Kunal Nandwani, founder and chief executive officer of the company spoke to BloombergQuint and said that the technology doesn’t suit the requirements of banks or financial institutions in most cases simply because it’s a decentralised technology which is not meant for highly centralised and regulated institutions.
In my opinion, blockchain has been overhyped. There are things which cannot or should not be done on blockchain but people are trying it out. The idea was to use it for bitcoin which is a decentralised form of currency as opposed to banks, which are inherently centralised, using it.Kunal Nandwani, CEO, Hashcove
According to Nandwani, there are limited use cases for the technology such as cross-border remittances where money can be transferred faster by converting it into bitcoins. However, even that is not possible in India as the Reserve Bank of India (RBI) discourages using bitcoins in any form.
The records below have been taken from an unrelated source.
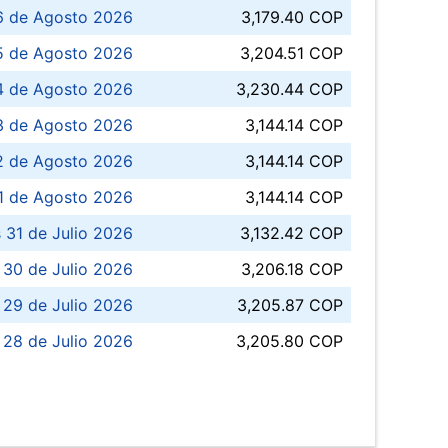
6 de Agosto 2026
3,179.40 COP
5 de Agosto 2026
3,204.51 COP
4 de Agosto 2026
3,230.44 COP
3 de Agosto 2026
3,144.14 COP
 de Agosto 2026
3,144.14 COP
1 de Agosto 2026
3,144.14 COP
 31 de Julio 2026
3,132.42 COP
 30 de Julio 2026
3,206.18 COP
 29 de Julio 2026
3,205.87 COP
 28 de Julio 2026
3,205.80 COP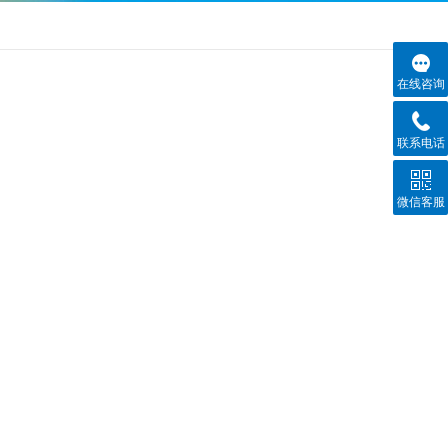
在线咨询
联系电话
微信客服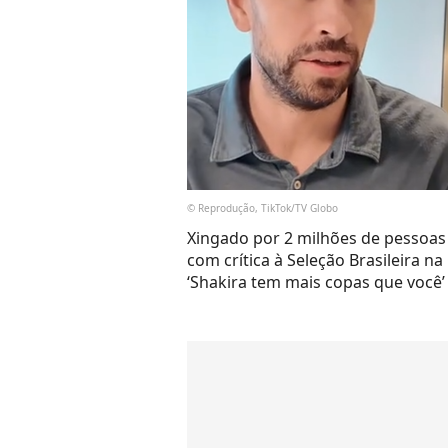
© Reprodução, TikTok/TV Globo
Xingado por 2 milhões de pessoas 
com crítica à Seleção Brasileira 
‘Shakira tem mais copas que você’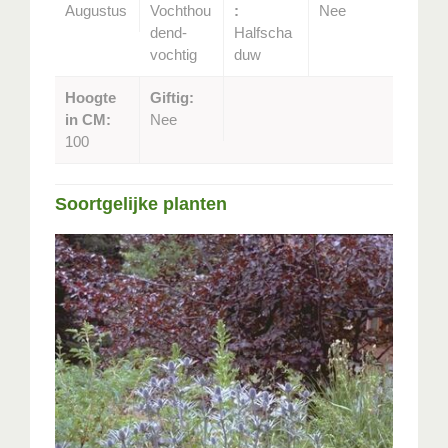
Augustus
Vochthou
:
Nee
dend-
Halfscha
vochtig
duw
Hoogte
Giftig:
in CM:
Nee
100
Soortgelijke planten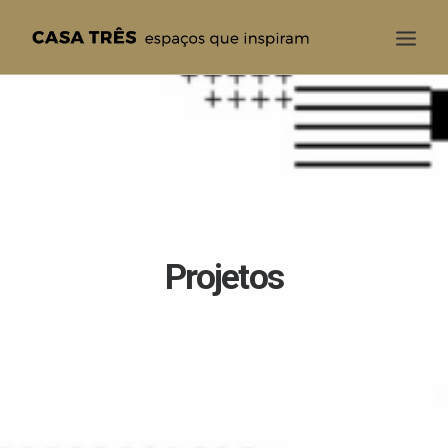
CASA TRÊS
QUEM SOMOS
SOLUÇÕES
PROJETOS
BLOG
Projetos
CONTATO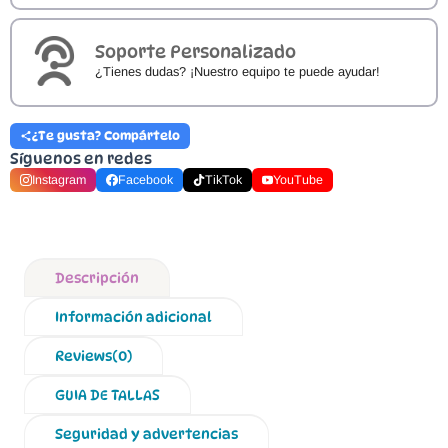
Soporte Personalizado
¿Tienes dudas? ¡Nuestro equipo te puede ayudar!
¿Te gusta? Compártelo
Síguenos en redes
Instagram
Facebook
TikTok
YouTube
Descripción
Información adicional
Reviews(0)
GUIA DE TALLAS
Seguridad y advertencias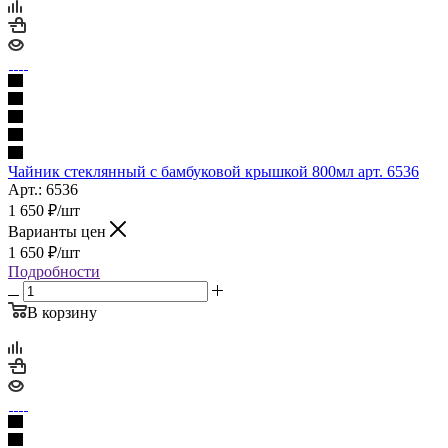
Чайник стеклянный с бамбуковой крышкой 800мл арт. 6536
Арт.: 6536
1 650
₽
/шт
Варианты цен
1 650
₽
/шт
Подробности
В корзину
Ankit Ratan, chief executive officer of Signzy, which offers automated KYC and other products based on the technology, shares Nandwani’s view.
Ratan said that his company is working with multiple banks and non-banking finance companies to test various applications of blockchain but a clear winner is yet to emerge. “There’s a lot of proof of concepts across banks where they are experimenting with it for settlements etc. But we are yet to see a strong business case coming out of it,” Ratan told BloombergQuint over a phone call. Signzy’s solutions based on artificial intelligence such as automatic KYC are getting a lot more traction than its blockchain offerings, Ratan said.
Meanwhile, a white paper on the subject was published in January this year by the Institute of Development and Research in Banking Technology, which is a subsidiary of RBI. In its paper, the organisation highlighted possible uses of blockchain for the banking sector and said that scalability of these systems as well as their interoperability is the most crucial aspect that needs to be addressed.
Industry representatives agree.
Yes Bank’s Purohit said that cost and standardisation are major challenges when it comes to deploying the technology commercially. While about 60 percent of the initial cost can be recovered in a year or so of deployment, standardisation and interoperability among banks remains a concern.
“The challenge here is standardisation. There are major players and sub-players as well. Till the time, a regulator or a central body comes into the picture, it will remain limited in its scope,” he said.
Rajiv Ahuja, executive director of RBL Bank, said that while one large use case for the technology may not emerge quickly, it is important that banks keep looking for ways to use it.
“My own view is that no big thing will suddenly have a one billion dollar enterprise built around it. We have to find a killer app for this technology and that’s what the consortium is doing,” he told BloombergQuint. Ahuja added that it may be a few years before blockchain technology matures enough to be adopted by banks.
“It is a longish process and the killer application will be industry-wide. It won’t be an advantage or disadvantage to a particular institution. One fine day, blockchain will happen and nobody will care about it,” he said.